Monaco-Geheimtipp Kubica

Robert Kubica ist der Geheimtipp auf den Sieg beim GP Monaco. Der Pole erfüllte die Erwartungen im Donnerstagstraining. Auf den harten Reifen war der Renault-Pilot der Schnellste, auf den weichen kamen ihm Verkehr und Nieselregen dazwischen.

Robert Kubica hält weiter den Ball flach. Der Zweite des GP Monaco von 2008 will sich nicht zum Favoriten stempeln lassen. Nicht mal als Geheimfavorit. "In Monte Carlo können sich die Dinge über Nacht ändern. Wichtig ist, dass du das Auto zum richtigen Zeitpunkt in das Fenster bekommst, in dem es optimal funktioniert. Und das ist am Samstagnachmittag."

Der Donnerstag ließ sich bereits gut an für die Nummer eins von Renault.
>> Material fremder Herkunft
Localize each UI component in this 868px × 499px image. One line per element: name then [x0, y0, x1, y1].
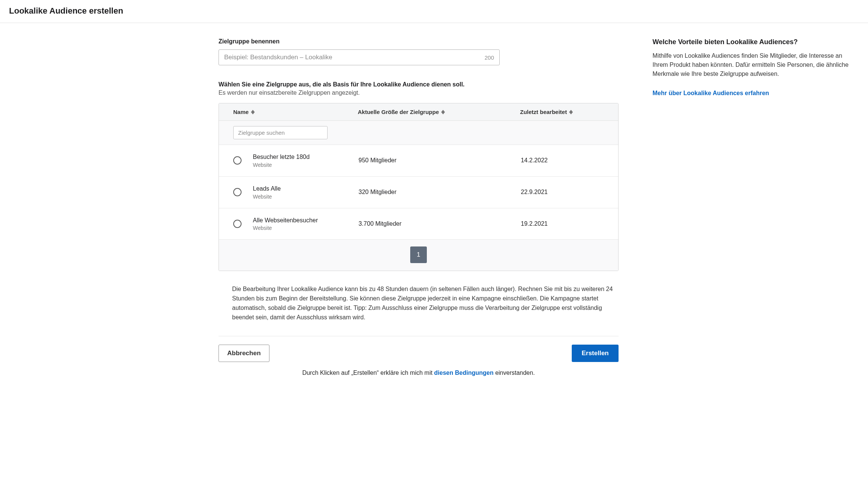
pagination: 1 — [219, 240, 618, 271]
row-type: Website — [253, 225, 359, 231]
table-row[interactable]: Besucher letzte 180d Website 950 Mitglie… — [219, 145, 618, 177]
side-title: Welche Vorteile bieten Lookalike Audienc… — [653, 38, 859, 46]
char-count: 200 — [485, 54, 494, 61]
svg-marker-3 — [441, 112, 445, 114]
side-column: Welche Vorteile bieten Lookalike Audienc… — [653, 38, 859, 376]
cancel-button[interactable]: Abbrechen — [219, 345, 269, 362]
audience-name-input[interactable] — [224, 54, 485, 61]
svg-marker-5 — [569, 112, 573, 114]
row-type: Website — [253, 162, 359, 168]
audience-table: Name Aktuelle Größe der Zielgruppe Zulet… — [219, 103, 619, 271]
terms-post: einverstanden. — [494, 370, 535, 376]
selection-heading: Wählen Sie eine Zielgruppe aus, die als … — [219, 81, 619, 88]
terms-pre: Durch Klicken auf „Erstellen“ erkläre ic… — [302, 370, 434, 376]
row-size: 320 Mitglieder — [359, 189, 521, 196]
col-header-size-text: Aktuelle Größe der Zielgruppe — [358, 109, 439, 115]
col-header-date[interactable]: Zuletzt bearbeitet — [520, 109, 599, 115]
row-size: 3.700 Mitglieder — [359, 220, 521, 227]
table-row[interactable]: Leads Alle Website 320 Mitglieder 22.9.2… — [219, 177, 618, 208]
row-type: Website — [253, 194, 359, 200]
actions-row: Abbrechen Erstellen — [219, 345, 619, 362]
terms-link[interactable]: diesen Bedingungen — [434, 370, 493, 376]
row-date: 19.2.2021 — [521, 220, 600, 227]
name-field-label: Zielgruppe benennen — [219, 38, 619, 45]
page-body: Zielgruppe benennen 200 Wählen Sie eine … — [0, 23, 868, 391]
row-name: Alle Webseitenbesucher — [253, 217, 359, 225]
table-head: Name Aktuelle Größe der Zielgruppe Zulet… — [219, 103, 618, 121]
page-header: Lookalike Audience erstellen — [0, 0, 868, 23]
name-input-wrap[interactable]: 200 — [219, 49, 500, 65]
info-text: Die Bearbeitung Ihrer Lookalike Audience… — [219, 285, 619, 322]
row-radio[interactable] — [233, 188, 242, 196]
row-name-cell: Besucher letzte 180d Website — [253, 153, 359, 168]
learn-more-link[interactable]: Mehr über Lookalike Audiences erfahren — [653, 90, 769, 96]
row-name: Besucher letzte 180d — [253, 153, 359, 161]
page-number-current[interactable]: 1 — [410, 246, 427, 263]
row-name-cell: Leads Alle Website — [253, 185, 359, 200]
page-title: Lookalike Audience erstellen — [9, 6, 859, 16]
sort-icon — [251, 110, 255, 114]
terms-text: Durch Klicken auf „Erstellen“ erkläre ic… — [219, 370, 619, 376]
row-date: 14.2.2022 — [521, 157, 600, 164]
col-header-date-text: Zuletzt bearbeitet — [520, 109, 567, 115]
row-radio[interactable] — [233, 220, 242, 228]
side-text: Mithilfe von Lookalike Audiences finden … — [653, 51, 859, 79]
row-date: 22.9.2021 — [521, 189, 600, 196]
row-name-cell: Alle Webseitenbesucher Website — [253, 217, 359, 231]
table-row[interactable]: Alle Webseitenbesucher Website 3.700 Mit… — [219, 208, 618, 240]
divider — [219, 336, 619, 336]
col-header-name-text: Name — [233, 109, 249, 115]
col-header-name[interactable]: Name — [233, 109, 358, 115]
table-search-row — [219, 121, 618, 145]
row-name: Leads Alle — [253, 185, 359, 193]
row-radio[interactable] — [233, 156, 242, 165]
row-size: 950 Mitglieder — [359, 157, 521, 164]
sort-icon — [569, 110, 573, 114]
audience-search-input[interactable] — [233, 126, 328, 139]
col-header-size[interactable]: Aktuelle Größe der Zielgruppe — [358, 109, 520, 115]
main-column: Zielgruppe benennen 200 Wählen Sie eine … — [219, 38, 619, 376]
svg-marker-1 — [251, 112, 255, 114]
selection-subheading: Es werden nur einsatzbereite Zielgruppen… — [219, 89, 619, 96]
create-button[interactable]: Erstellen — [572, 345, 619, 362]
sort-icon — [441, 110, 445, 114]
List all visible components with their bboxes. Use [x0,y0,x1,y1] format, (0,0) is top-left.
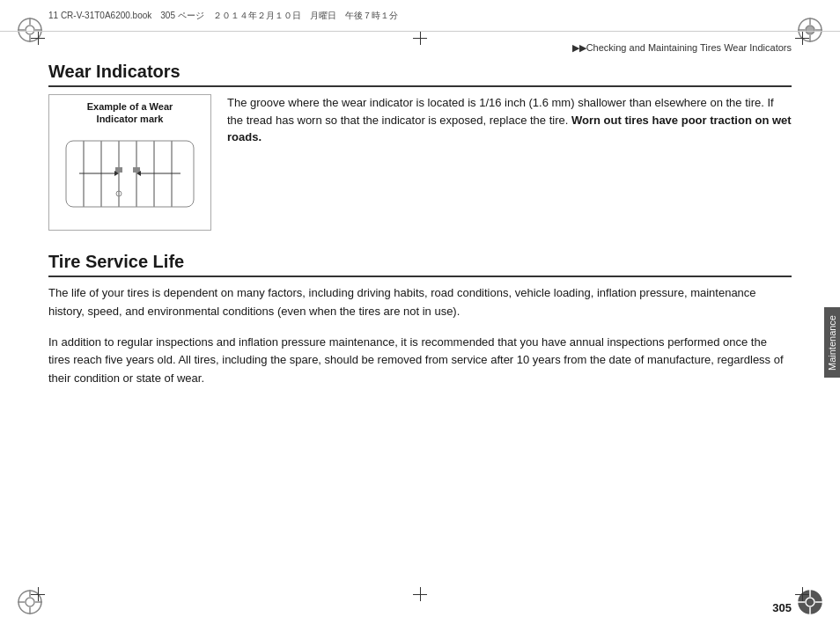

Mit 1.15,589 Min. fuhr Kubica die schnellste Zeit auf dem harten Reifen. "Den ersten Versuch mit den weichen musste ich abbrechen. Beim zweiten habe ich ein paar Runden Anlauf genommen, doch im letzten Streckensektor begann es bereits zu nieseln." Trotzdem fehlten ihm am Ende nur 0,288 Sekunden auf Fernando Alonsos Bestzeit.

Kubica mit Potenzial zur Bestzeit

Renault-Teamchef Eric Boullier kommentierte die Leistung seines Schützlings so: "Robert hätte im Training eigentlich auf Platz eins stehen müssen. Wir hoffen auf eine Platzierung in den Top 3." Kubica lobte sein Auto, das ihm von der ersten Runde an Vertrauen gab: "Es fühlte sich gut an. Ein paar Verbesserungen sind noch notwendig, aber wir haben ja den ganzen Freitag, um darüber nachzudenken."

Der Monaco-Spezialist war am Ende gar nicht auf die Bestzeit aus. "Wir haben hauptsächlich daran gearbeitet, die Unterschiede in der Fahrzeugbalance mit den weichen und den harten Reifen herauszuarbeiten."

Supersofter Reifen hält länger

Der Reifen, Marke supersoft, hat seinen Schrecken verloren. Im letzten Jahr begann er im Rennen schon nach wenigen Runden zu körnen. Das tritt jetzt laut Bridgestone-Reifenchef Hirohide Hamashima später ein und nicht mehr so heftig wie im letzten Jahr. Kubica bestätigt: "Der Reifen baut viel weniger stark ab als im Vorjahr. Er sollte uns kein allzu großes Kopfzerbrechen bereiten."